Decision to Continue to Commission Work and Health Service pdf icon PDF 277 KB

Additional documents:

Decision:

13.1

The report is to seek a decision to re-commission a Work and Health Service. If there is a decision to continue to commission this work it will go out to procurement.

 

Work is a key determinant of good health. Good work contributes income, self esteem and opportunities to individuals and their families and is good for health. A healthy workforce is also a key asset for the economy.

 

The current Work and Health service supports approx. 1250 people per year with health conditions to stay in work or return to work after being off sick. The service supports job retention in the city and receives referrals from GPs and other health colleagues as well as voluntary sector organisations who support groups such as carers.

 

This is an existing service funded by the ring fenced Public Health Grant and already has budget allocated to it.
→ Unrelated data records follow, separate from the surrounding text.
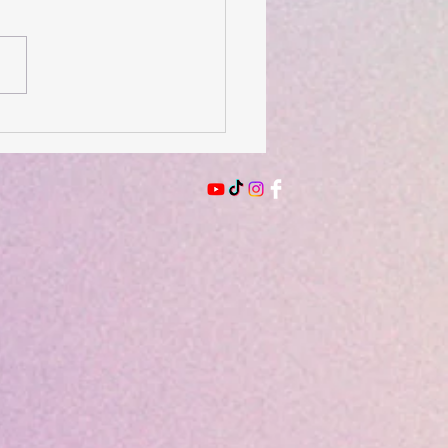
 of the Day- August 2,
6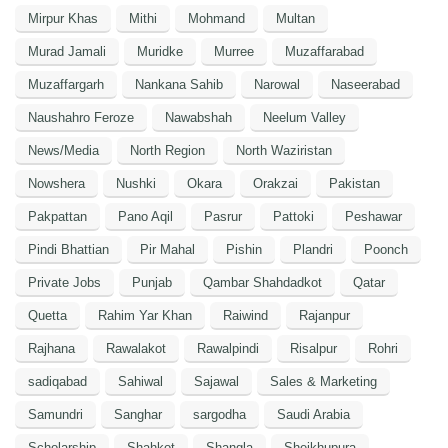
Mirpur Khas
Mithi
Mohmand
Multan
Murad Jamali
Muridke
Murree
Muzaffarabad
Muzaffargarh
Nankana Sahib
Narowal
Naseerabad
Naushahro Feroze
Nawabshah
Neelum Valley
News/Media
North Region
North Waziristan
Nowshera
Nushki
Okara
Orakzai
Pakistan
Pakpattan
Pano Aqil
Pasrur
Pattoki
Peshawar
Pindi Bhattian
Pir Mahal
Pishin
Plandri
Poonch
Private Jobs
Punjab
Qambar Shahdadkot
Qatar
Quetta
Rahim Yar Khan
Raiwind
Rajanpur
Rajhana
Rawalakot
Rawalpindi
Risalpur
Rohri
sadiqabad
Sahiwal
Sajawal
Sales & Marketing
Samundri
Sanghar
sargodha
Saudi Arabia
Scholarship
Shahkot
Shangla
Sheikhupura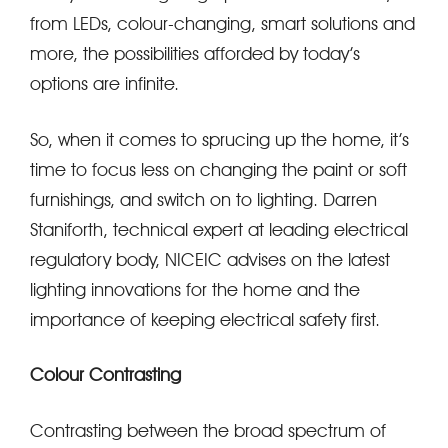
from LEDs, colour-changing, smart solutions and
more, the possibilities afforded by today’s
options are infinite.
So, when it comes to sprucing up the home, it’s
time to focus less on changing the paint or soft
furnishings, and switch on to lighting. Darren
Staniforth, technical expert at leading electrical
regulatory body, NICEIC advises on the latest
lighting innovations for the home and the
importance of keeping electrical safety first.
Colour Contrasting
Contrasting between the broad spectrum of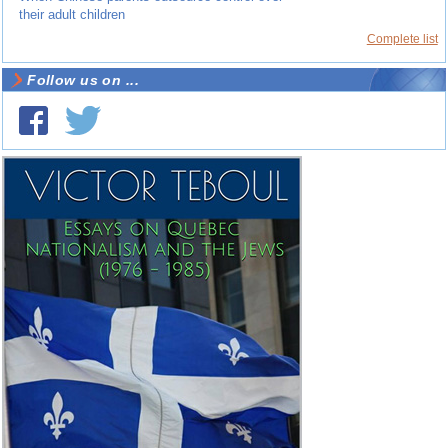
their adult children
Complete list
Follow us on ...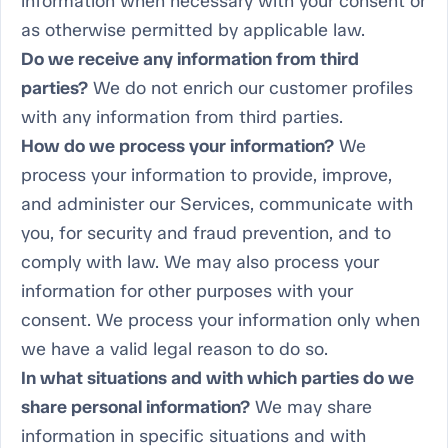
information when necessary with your consent or
as otherwise permitted by applicable law.
Do we receive any information from third
parties?
We do not enrich our customer profiles
with any information from third parties.
How do we process your information?
We
process your information to provide, improve,
and administer our Services, communicate with
you, for security and fraud prevention, and to
comply with law. We may also process your
information for other purposes with your
consent. We process your information only when
we have a valid legal reason to do so.
In what situations and with which parties do we
share personal information?
We may share
information in specific situations and with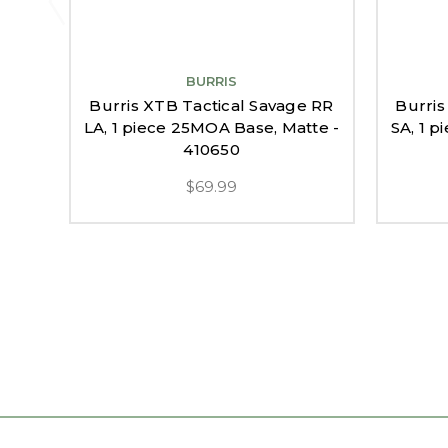
BURRIS
Burris XTB Tactical Savage RR
Burris
LA, 1 piece 25MOA Base, Matte -
SA, 1 
410650
$69.99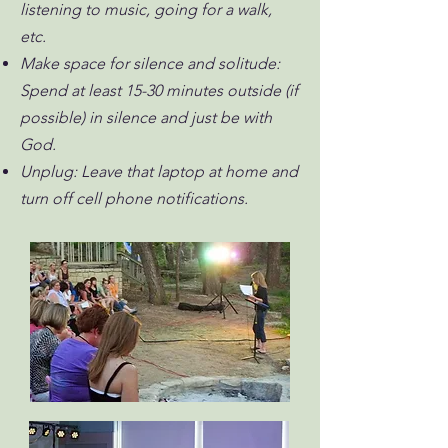
listening to music, going for a walk,
etc.
Make space for silence and solitude:
Spend at least 15-30 minutes outside (if
possible) in silence and just be with
God.
Unplug: Leave that laptop at home and
turn off cell phone notifications.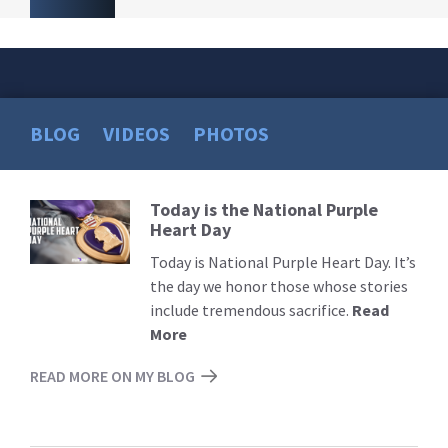
BLOG
VIDEOS
PHOTOS
Today is the National Purple
Read
Heart Day
More
Today is National Purple Heart Day. It’s
the day we honor those whose stories
include tremendous sacrifice.
Read
More
READ MORE ON MY BLOG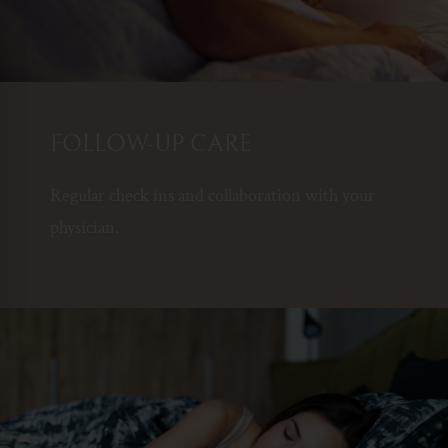
FOLLOW-UP CARE
Regular check ins and collaboration with your
physician.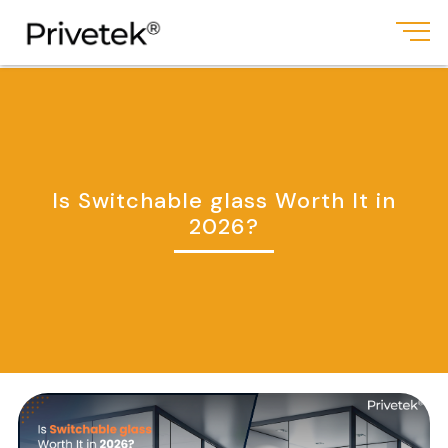
Is Switchable glass Worth It in
2026?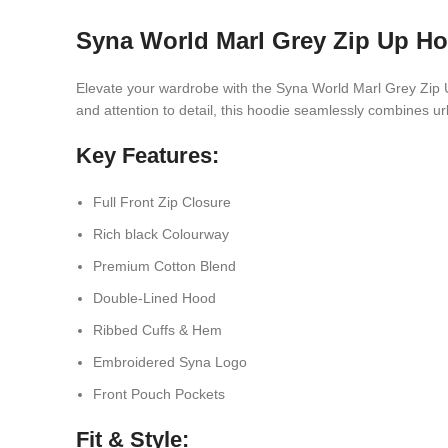
Syna World Marl Grey Zip Up H
Elevate your wardrobe with the Syna World Marl Grey Zip Up
and attention to detail, this hoodie seamlessly combines 
Key Features:
Full Front Zip Closure
Rich black Colourway
Premium Cotton Blend
Double-Lined Hood
Ribbed Cuffs & Hem
Embroidered Syna Logo
Front Pouch Pockets
Fit & Style: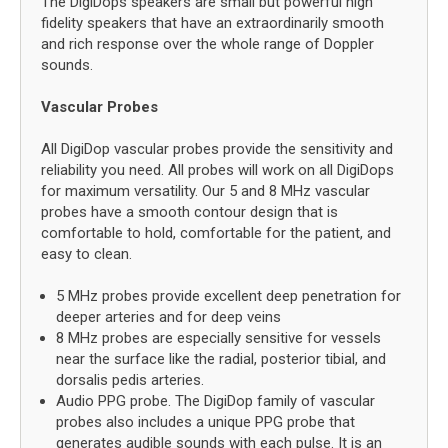
The DigiDops speakers are small but powerful high
fidelity speakers that have an extraordinarily smooth
and rich response over the whole range of Doppler
sounds.
Vascular Probes
All DigiDop vascular probes provide the sensitivity and
reliability you need. All probes will work on all DigiDops
for maximum versatility. Our 5 and 8 MHz vascular
probes have a smooth contour design that is
comfortable to hold, comfortable for the patient, and
easy to clean.
5 MHz probes provide excellent deep penetration for
deeper arteries and for deep veins
8 MHz probes are especially sensitive for vessels
near the surface like the radial, posterior tibial, and
dorsalis pedis arteries.
Audio PPG probe. The DigiDop family of vascular
probes also includes a unique PPG probe that
generates audible sounds with each pulse. It is an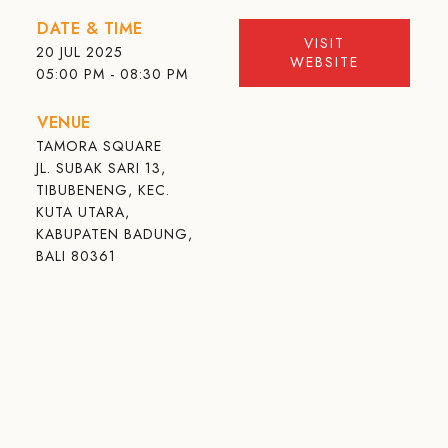
DATE & TIME
VISIT
20 JUL 2025
WEBSITE
05:00 PM - 08:30 PM
VENUE
TAMORA SQUARE
JL. SUBAK SARI 13,
TIBUBENENG, KEC.
KUTA UTARA,
KABUPATEN BADUNG,
BALI 80361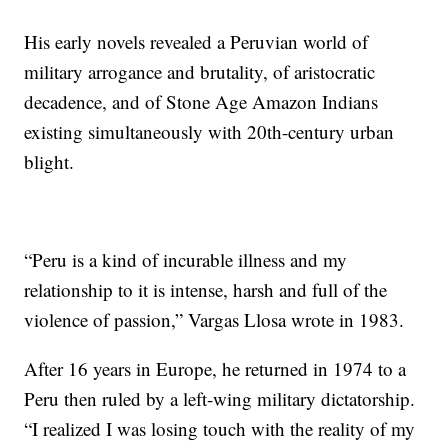
His early novels revealed a Peruvian world of
military arrogance and brutality, of aristocratic
decadence, and of Stone Age Amazon Indians
existing simultaneously with 20th-century urban
blight.
“Peru is a kind of incurable illness and my
relationship to it is intense, harsh and full of the
violence of passion,” Vargas Llosa wrote in 1983.
After 16 years in Europe, he returned in 1974 to a
Peru then ruled by a left-wing military dictatorship.
“I realized I was losing touch with the reality of my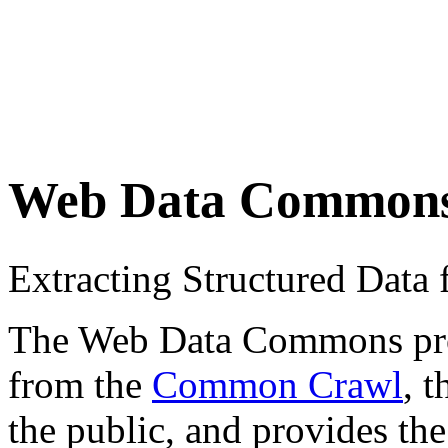
Web Data Common
Extracting Structured Dat
The Web Data Commons proje
from the
Common Crawl
, 
the public, and provides the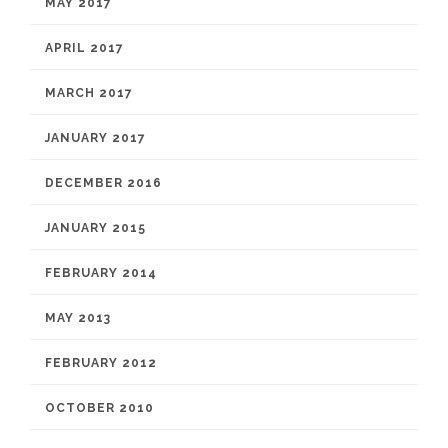
MAY 2017
APRIL 2017
MARCH 2017
JANUARY 2017
DECEMBER 2016
JANUARY 2015
FEBRUARY 2014
MAY 2013
FEBRUARY 2012
OCTOBER 2010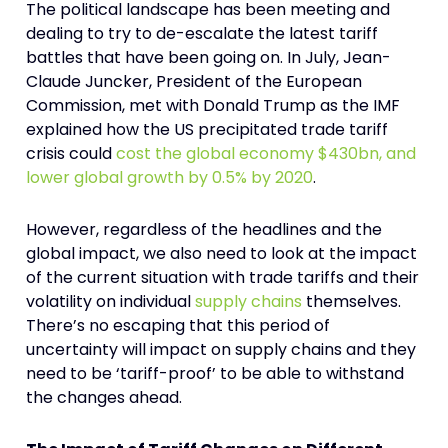
The political landscape has been meeting and
dealing to try to de-escalate the latest tariff
battles that have been going on. In July, Jean-
Claude Juncker, President of the European
Commission, met with Donald Trump as the IMF
explained how the US precipitated trade tariff
crisis could
cost the global economy $430bn, and
lower global growth by 0.5% by 2020
.
However, regardless of the headlines and the
global impact, we also need to look at the impact
of the current situation with trade tariffs and their
volatility on individual
supply chains
themselves.
There’s no escaping that this period of
uncertainty will impact on supply chains and they
need to be ‘tariff-proof’ to be able to withstand
the changes ahead.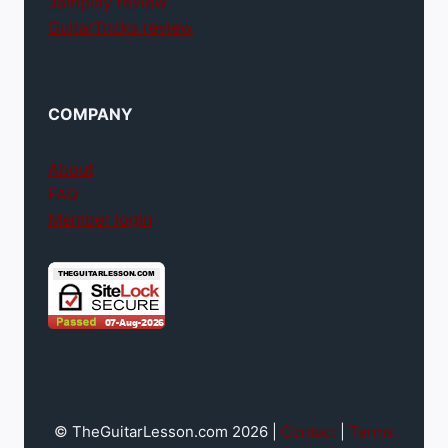
Jamplay review
GuitarTricks review
COMPANY
About
FAQ
Member login
© TheGuitarLesson.com 2026 |
Contact
|
Terms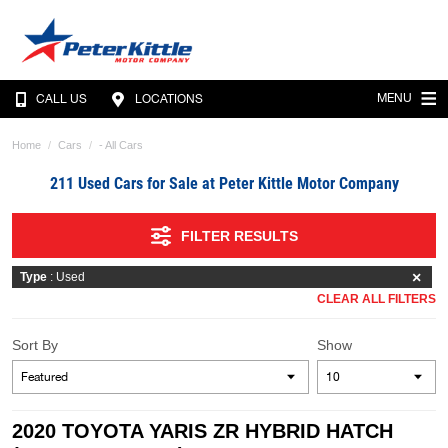
MENU
CALL US
LOCATIONS
Home
Cars
- All Cars
211 Used Cars for Sale at Peter Kittle Motor Company
FILTER RESULTS
Type
: Used
CLEAR ALL FILTERS
Sort By
Show
2020 TOYOTA YARIS ZR HYBRID HATCH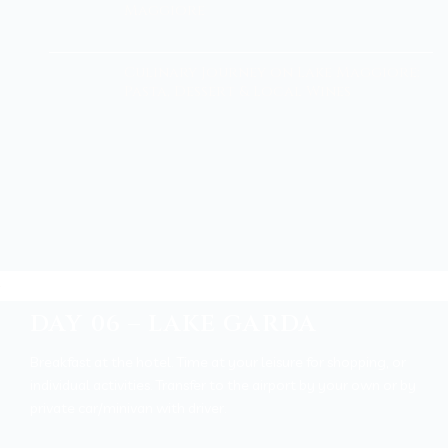
Maggiore
Culinary Journey on Lake Maggiore:
Pasta, Dessert & Local Wines
DAY 06 – LAKE GARDA
Breakfast at the hotel. Time at your leisure for shopping, or
individual activities.
Transfer to the airport by your own or by
private car/minivan with driver.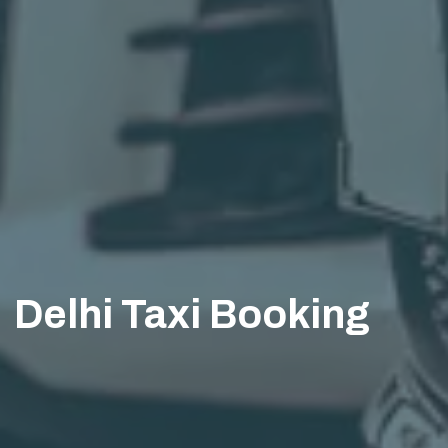
Delhi Taxi Booking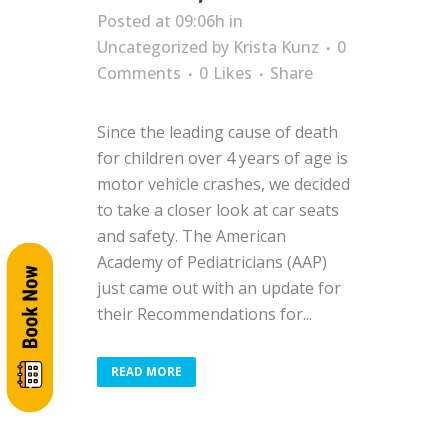
Posted at 09:06h
in
Uncategorized
by
Krista Kunz
0
Comments
0
Likes
Share
Since the leading cause of death
for children over 4 years of age is
motor vehicle crashes, we decided
to take a closer look at car seats
and safety. The American
Academy of Pediatricians (AAP)
just came out with an update for
their Recommendations for...
READ MORE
This is not new spend and does not negatively affect the overall Council budget position.

 

 

13.2

RESOLVED UNANIMOUSLY: That the Economic Development and Skills Policy Committee Policy Committee agrees to commission the Work and Health service in line with this report, allowing a procurement process to start so that this service can continue to be delivered for the people of Sheffield.

 

 

13.3

Reasons for Decision

 

 

13.3.1

To commission a Work and Health Service so that this service can continue to be provided in Sheffield to support individuals in Sheffield with health conditions to stay in employment.

 

 

13.4

Alternatives Considered and Rejected

 

 

13.4.1

Stop funding this service and use the funding for other public health related activities - The Public Health Grant does not fund any other employment and health related work. This aspect of the Grant funding is the most directly related to employment.

 

 

13.4.2

Stop funding this service and use the funding for other employment and health related public health work – the Work and Health Service fills a key gap in the city which is supporting people with health conditions to stay in work (job retention). Other potential areas for funding relate to getting people into work where there are existing funding already being provided to a range of partners in the city.

 

 

13.4.3

Deliver in house - Sheffield City Council do not have the skills or networks to be able to deliver occupational health support to people with health conditions.

 

 

(NOTE: The decision relating to commissioning Work and Health Service was taken as an urgent item of business at the meeting.)